Techno : les 10 artistes féminines à suivre

In Tops by Chloé Estrany-Kolli0 Comments

Nina Kravitz ? Ellen Allien ?

Ce sont les artistes les plus connues de la décennie. Pensez-vous à d’autres femmes ? La plupart n’en connait que très peu dans ce milieu. Les femmes n’ont pas la notoriété de la gente masculine. Faute à la société ou au nombre réduit de femmes qui mixent ?

Personnellement je pense que les deux propositions sont effectives. Les plus gros festivals n’ont qu’une minorité de femmes en programmation, tels que Awakenings, DGTL, Sonus, Berlin Festival, Weather, ect…  où elles représentent moins de 10% de la programmation. Certains Labels sont exclusivement masculin comme Innervisions par exemple (le label de Âme, Dixon, Ten Walls …).
Elles sont certes rares, et elles le savent. Elles savent jouer de cette particularité et excellent toutes dans le domaine. Elles peuvent être sensuelles, passionnées, nostalgiques dans leurs sonorités comme le stéréotype le voudrait, mais aussi violentes ou explosives.

  • La marseillaise Mila Dietrich. Etudiante de Kedge Business School, elle évolue dans la cité phocéenne depuis 2 ans mais commence à s’exporter ailleurs dans la France grâce à sa récente signature sous le label Nymphony Records.

  • La Fleur, berlinoise de cœur.

Originaire de Stockholm elle réside à Berlin où elle tourne dans plusieurs clubs. Apres un début fracassant avec l’EP Dlowerhead, elle a lancé son propre label Power Plant Records, et a été récompensée à l’équivalent des Grammy suédois.

  • La quarentenaire Ellen Allien.

DJ et productrice allemande à la tête du label BPitch Control depuis 1999. Voyageant à travers le monde elle est toujours présente dans la majorité des festivals.

  • La sublime Nina Kravitz.

Lancé en décembre 2014 son label трип (prononcé TRIP) commence à prendre de l’ampleur. Le magazine britannique FACT nomme son titre Guetto Kraviz dans le top 100 des meilleures chansons de la décennie.
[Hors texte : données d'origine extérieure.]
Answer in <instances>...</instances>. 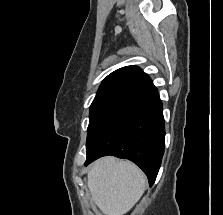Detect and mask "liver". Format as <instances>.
<instances>
[{"label":"liver","instance_id":"1","mask_svg":"<svg viewBox=\"0 0 223 215\" xmlns=\"http://www.w3.org/2000/svg\"><path fill=\"white\" fill-rule=\"evenodd\" d=\"M87 177L92 199L106 215L127 213L143 195L147 183L135 163L111 155L97 159Z\"/></svg>","mask_w":223,"mask_h":215}]
</instances>
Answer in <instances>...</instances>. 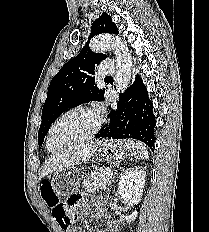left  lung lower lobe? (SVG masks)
<instances>
[{
	"instance_id": "obj_1",
	"label": "left lung lower lobe",
	"mask_w": 209,
	"mask_h": 232,
	"mask_svg": "<svg viewBox=\"0 0 209 232\" xmlns=\"http://www.w3.org/2000/svg\"><path fill=\"white\" fill-rule=\"evenodd\" d=\"M115 110L110 111V121L102 126L96 138L137 139L154 149L156 125L153 105L147 96L142 79L137 76L134 83L120 94Z\"/></svg>"
}]
</instances>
  • La violente Paula Temple.

Avec une vision brute et explosive de la techno, elle se démarque du reste de ses collègues féminines. Elle a aussi créé son propre label courant 2012 : Noise Manifesto.

  • Ida Engberg

Elle s’est faite connaître en 2007 grâce à sa collaboration avec l’artiste Björk sur Disco Volante. Ce titre fut un hit à travers l’Europe (notamment aux pays bas, Belgique et Allemagne). Maintenant elle se concentre davantage sur des sonorités techno.

 

  • La princesse britannique de la deep/house : Maya Jane Coles.

Label qu’elle vient de fonder : I AM ME. Elle sera présente au DGTL à Amsterdam en mars.

  • Nastia

Travaillant sur son projet  Propaganda, elle allie parfaitement la création et l’exploitation de son label, une émission de radio tout en continuant de se produire sur scène lors de diverses occasions.

 

  • Miss Kittin

Grenobloise d’origine, Miss Kittin a notamment collaboré avec The Hacker qu’elle rencontra dans sa jeunesse. Apres avoir assurée la première partie du groupe Indochine au stade de France en 2010, elle continue de se produire dans des festivals à travers le monde.

  • Chloé

Artiste française, Chloé évolue dans les la musique électronique depuis le début des années 2000. En 2011, elle est nommée aux victoires de la musique pour son album One in Other et mixe souvent dans des lieux insolites (Centre Pompidou, Paris).

Petit à petit la différenciation ne se fait plus par le genre, mais le son. Les femmes sont de plus en plus programmées lors de soirées ou de festivals, et elles créent de plus en plus leur propre label : la révolution est en marche. Les collaborations se succèdent et les éloges s’en suivent.